Crowley v. Board of Education

In a proceeding pursuant to CPLR article 78 to compel the respondent to reinstate the petitioner to her former position, the petitioner appeals from a judgment of the Supreme Court, Westchester County (Stolarik, J.), dated March 18, 1986, which dismissed her petition, and granted the respondent’s cross petition to confirm a prior arbitration award.

Ordered that the judgment is affirmed, with costs.

It appears from the record that Special Term correctly ruled that litigation of the petitioner’s claim was barred by res judicata and collateral estoppel since the issue of whether the termination of her services as a teacher violated her rights under Education Law § 2585 (3) had been previously raised at, argued before, and resolved by, the arbitrator in the respondent’s favor. Moreover, disputes as to matters arising from or involving the above statute are not barred from submission to arbitration (see, Board of Educ. v Glaubman, 53 NY2d 781).

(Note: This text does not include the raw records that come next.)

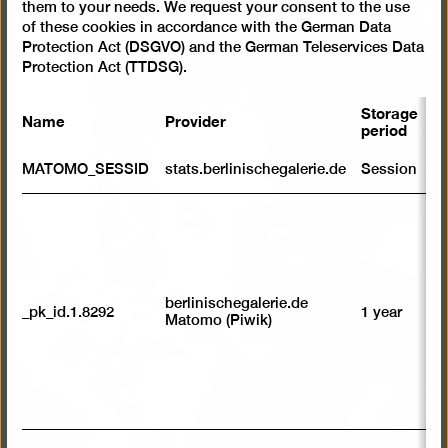
them to your needs. We request your consent to the use
of these cookies in accordance with the German Data
Protection Act (DSGVO) and the German Teleservices Data
Protection Act (TTDSG).
Storage
Name
Provider
P
period
S
MATOMO_SESSID
stats.berlinischegalerie.de
Session
m
R
st
ab
to
we
su
berlinischegalerie.de
_pk_id.1.8292
1 year
n
Matomo (Piwik)
vi
av
sp
w
w
we
U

We further find that the respondent’s cross petition to confirm the arbitrator’s award was properly granted since, regardless of whether or not he misapplied Education Law § 2585, the arbitrator’s award was not irrational, did not violate a strong public policy, and did not exceed a specifically *872enumerated limitation on his power (see, Matter of Silverman [Benmor Coats], 61 NY2d 299, 308; Matter of Sprinzen [Nomberg], 46 NY2d 623, 629-630). Lawrence, J. P., Eiber, Kunzeman and Sullivan, JJ., concur.